Use the Right Metric: Airflow, Not Flow Rate
Measuring airflow requires growers to determine the speed at which air is moving through or across their plant canopies. For the airspeeds we are targeting in indoor cultivation, the most appropriate units of measurement to use are meters per second (m/s) or feet per minute (ft/min). (Miles or kilometers per hour (mph/kph) are better metrics for measuring much higher airspeeds, such as those found outdoors.)
Airflow velocity can (and should) be measured across multiple points in a cultivation environment. For example, growers may be interested in knowing the air velocity coming out of a ventilation duct or fan as well as closer to the canopy top, or even within the canopy, to understand how equipment layout influences how air moves through the space. While air speeds may be adequate near ventilation equipment, vertical racks, plant density, and other factors can impede that flow where it is most needed.
It is important to avoid conflating airflow, a velocity measure, and volumetric flow rates, measured in cubic feet per minute (CFM). CFM is commonly used for measuring the capacity, or flow rate, of fans, blowers, and HVAC systems, along with the flow rates through ductwork. This figure can help growers determine the system requirements needed to achieve their desired amount of air changes in a given period. CFM can be calculated by multiplying the velocity of the air (in feet per minute) within a defined area.

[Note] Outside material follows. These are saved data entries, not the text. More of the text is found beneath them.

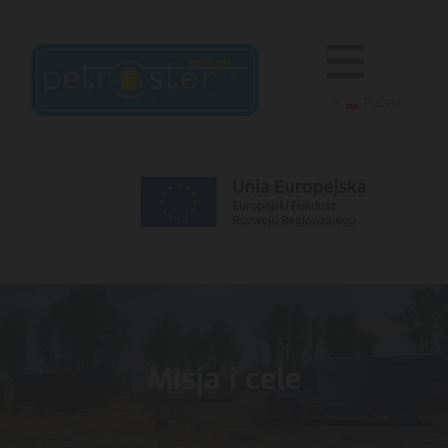
Polski
Misja i cele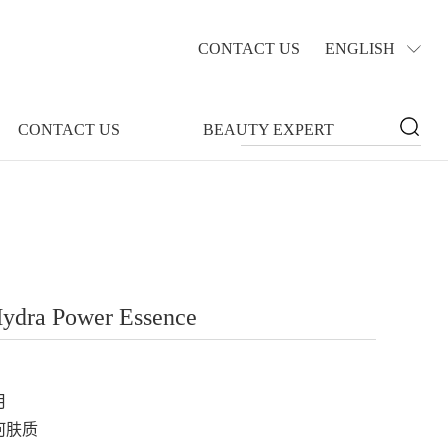
CONTACT US
ENGLISH
CONTACT US
BEAUTY EXPERT
ra Power Essence
月
：任何肤质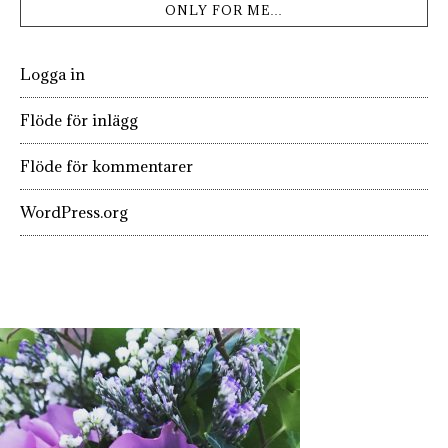
ONLY FOR ME…
Logga in
Flöde för inlägg
Flöde för kommentarer
WordPress.org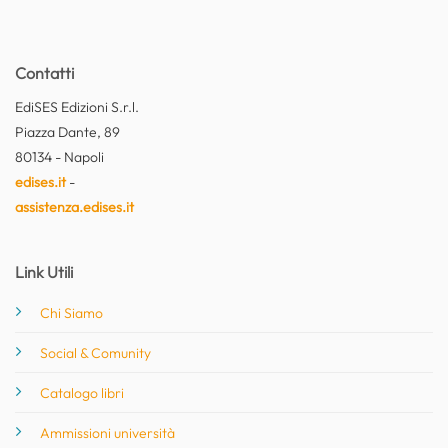
Contatti
EdiSES Edizioni S.r.l.
Piazza Dante, 89
80134 - Napoli
edises.it
-
assistenza.edises.it
Link Utili
Chi Siamo
Social & Comunity
Catalogo libri
Ammissioni università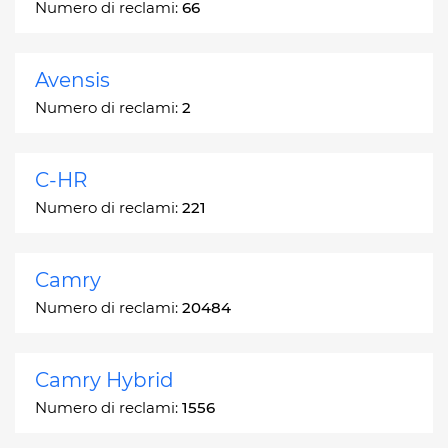
Numero di reclami:
66
Avensis
Numero di reclami:
2
C-HR
Numero di reclami:
221
Camry
Numero di reclami:
20484
Camry Hybrid
Numero di reclami:
1556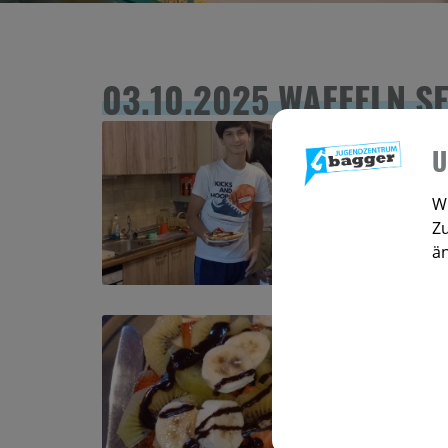
03.10.2025 WAFFELN 
U
Wi
Zu
ä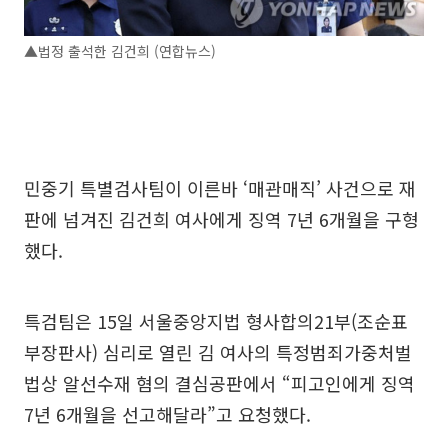
▲법정 출석한 김건희 (연합뉴스)
민중기 특별검사팀이 이른바 ‘매관매직’ 사건으로 재
판에 넘겨진 김건희 여사에게 징역 7년 6개월을 구형
했다.
특검팀은 15일 서울중앙지법 형사합의21부(조순표
부장판사) 심리로 열린 김 여사의 특정범죄가중처벌
법상 알선수재 혐의 결심공판에서 “피고인에게 징역
7년 6개월을 선고해달라”고 요청했다.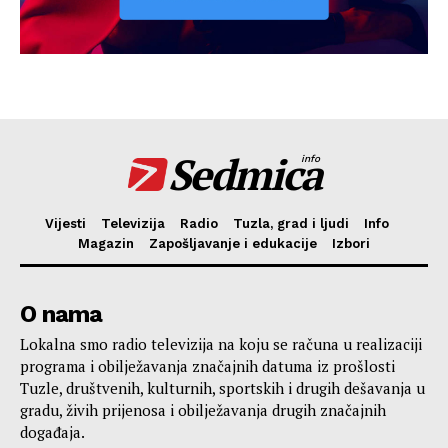
Sedmica
info
Vijesti
Televizija
Radio
Tuzla, grad i ljudi
Info
Magazin
Zapošljavanje i edukacije
Izbori
O nama
Lokalna smo radio televizija na koju se računa u realizaciji
programa i obilježavanja značajnih datuma iz prošlosti
Tuzle, društvenih, kulturnih, sportskih i drugih dešavanja u
gradu, živih prijenosa i obilježavanja drugih značajnih
događaja.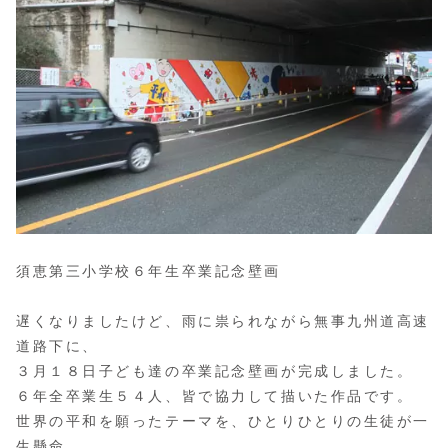
須恵第三小学校６年生卒業記念壁画
遅くなりましたけど、雨に祟られながら無事九州道高速
道路下に、
３月１８日子ども達の卒業記念壁画が完成しました。
６年全卒業生５４人、皆で協力して描いた作品です。
世界の平和を願ったテーマを、ひとりひとりの生徒が一
生懸命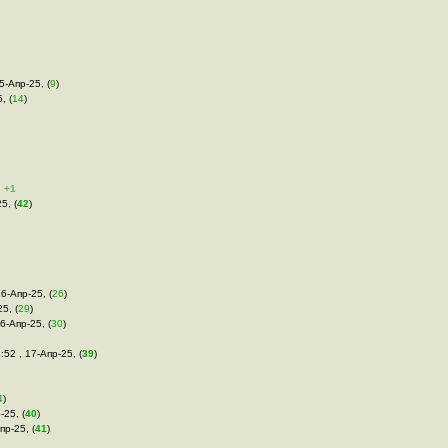
5-Апр-25, (
9
)
, (
14
)
+1
5, (
42
)
16-Апр-25, (
26
)
5, (
29
)
16-Апр-25, (
30
)
:52 , 17-Апр-25, (
39
)
4
)
-25, (
40
)
пр-25, (
41
)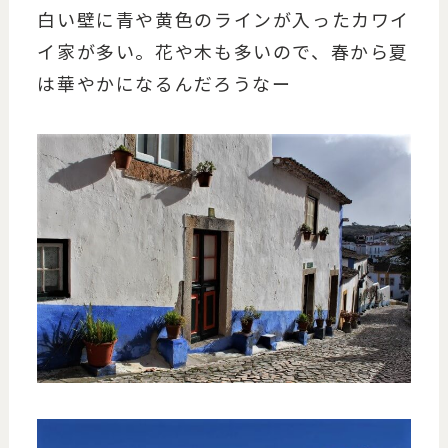
白い壁に青や黄色のラインが入ったカワイ
イ家が多い。花や木も多いので、春から夏
は華やかになるんだろうなー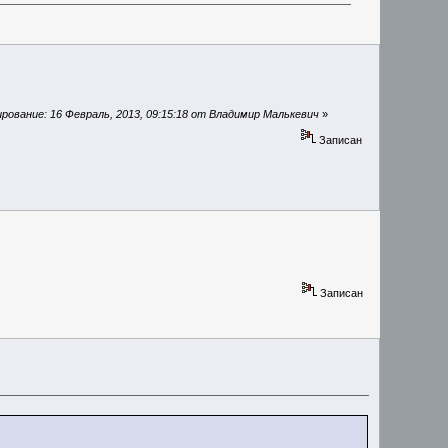
рование: 16 Февраль, 2013, 09:15:18 от Владимир Малькевич
»
Записан
Записан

Unless growers are measuring within a defined space, like in a piece of ductwork, growers should always be using feet per minute or meters per second when discussing airflow. Various academic sources cite a target airflow speed of between 0.5-1 m/s (~100-200 feet per minute) at the canopy top for most crops. For leafy greens, growers can target the lower end of the range, while tomato crops can be pushed to the upper range.

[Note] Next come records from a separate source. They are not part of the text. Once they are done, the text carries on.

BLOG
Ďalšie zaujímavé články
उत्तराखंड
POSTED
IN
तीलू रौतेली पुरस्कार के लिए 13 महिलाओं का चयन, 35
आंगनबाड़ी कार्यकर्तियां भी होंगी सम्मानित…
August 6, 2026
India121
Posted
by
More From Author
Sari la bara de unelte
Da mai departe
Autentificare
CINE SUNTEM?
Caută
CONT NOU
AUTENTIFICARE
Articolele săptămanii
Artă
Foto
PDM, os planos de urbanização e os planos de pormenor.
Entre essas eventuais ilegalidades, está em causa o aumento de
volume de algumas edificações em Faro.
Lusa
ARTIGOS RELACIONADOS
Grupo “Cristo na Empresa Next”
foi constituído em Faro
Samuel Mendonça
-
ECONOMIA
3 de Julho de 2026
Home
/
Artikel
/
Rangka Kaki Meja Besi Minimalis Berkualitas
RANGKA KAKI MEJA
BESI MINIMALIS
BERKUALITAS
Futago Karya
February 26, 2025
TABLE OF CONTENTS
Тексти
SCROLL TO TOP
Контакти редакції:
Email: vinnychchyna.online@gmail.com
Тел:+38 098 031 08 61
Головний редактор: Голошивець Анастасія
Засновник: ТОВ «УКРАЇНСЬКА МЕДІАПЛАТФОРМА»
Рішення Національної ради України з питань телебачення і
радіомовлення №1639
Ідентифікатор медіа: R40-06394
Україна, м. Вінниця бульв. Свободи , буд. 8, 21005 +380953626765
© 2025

Due to the generally high light levels and transpiration rates, cannabis plants may require even greater airflow speeds to maintain optimal plant growth. Anecdotally, targeting 1.25 – 1.5 m/s (~250-300 ft/min) at light levels between 1,000-1,200 PPFD will better homogenize the leaf surface temperature, facilitate gas exchange, and prevent moist air from stagnating. In vegetative growth, speeds of 0.5-1 m/s generally are sufficient. Essentially, the higher the light levels on your crop, the more airflow is needed to balance the energy transfer within the plant and within the grow room.
How to Measure Airflow in Indoor Farms
While there are limited tools specifically designed to measure airflow in CEA environments, technologies from other industries and use cases can be used as we wait for better purpose-built solutions.

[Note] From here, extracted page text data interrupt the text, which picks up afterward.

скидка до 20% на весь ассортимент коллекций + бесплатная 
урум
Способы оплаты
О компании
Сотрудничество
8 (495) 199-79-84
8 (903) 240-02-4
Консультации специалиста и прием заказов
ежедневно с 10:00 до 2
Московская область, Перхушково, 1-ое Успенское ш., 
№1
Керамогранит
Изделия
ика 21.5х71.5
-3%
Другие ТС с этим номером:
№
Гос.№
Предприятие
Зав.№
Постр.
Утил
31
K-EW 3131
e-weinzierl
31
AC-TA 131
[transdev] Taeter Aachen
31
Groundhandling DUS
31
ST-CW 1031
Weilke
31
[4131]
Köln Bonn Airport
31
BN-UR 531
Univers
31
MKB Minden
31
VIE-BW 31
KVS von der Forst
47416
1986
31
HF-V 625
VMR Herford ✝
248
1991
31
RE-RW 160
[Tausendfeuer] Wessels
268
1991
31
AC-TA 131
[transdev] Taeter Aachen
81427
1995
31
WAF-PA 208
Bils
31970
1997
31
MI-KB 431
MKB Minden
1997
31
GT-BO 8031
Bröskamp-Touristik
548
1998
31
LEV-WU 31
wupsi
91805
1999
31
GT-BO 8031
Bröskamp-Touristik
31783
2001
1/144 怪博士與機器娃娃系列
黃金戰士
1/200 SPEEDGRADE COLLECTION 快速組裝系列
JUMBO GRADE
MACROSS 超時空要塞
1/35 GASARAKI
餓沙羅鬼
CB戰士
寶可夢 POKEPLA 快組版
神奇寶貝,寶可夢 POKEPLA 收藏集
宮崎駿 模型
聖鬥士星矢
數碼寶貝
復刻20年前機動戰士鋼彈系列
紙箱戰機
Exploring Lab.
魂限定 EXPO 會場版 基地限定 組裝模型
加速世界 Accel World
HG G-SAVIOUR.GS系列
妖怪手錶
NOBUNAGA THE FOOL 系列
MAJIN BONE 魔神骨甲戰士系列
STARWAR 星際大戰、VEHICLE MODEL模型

Infrared (IR) Thermometers
Indoor farmers and greenhouse operators may already be using infrared (IR) thermometers to monitor their crops leaf surface temperature for VPD calculations. These heat-sensing devices can be used to get an indirect airflow measurement by detecting differences in leaf surface temperatures across the plant canopy in a given grow room. Areas of the canopy with higher leaf surface temperatures than the rest of the room can indicate a lack of sufficient airflow in those zones.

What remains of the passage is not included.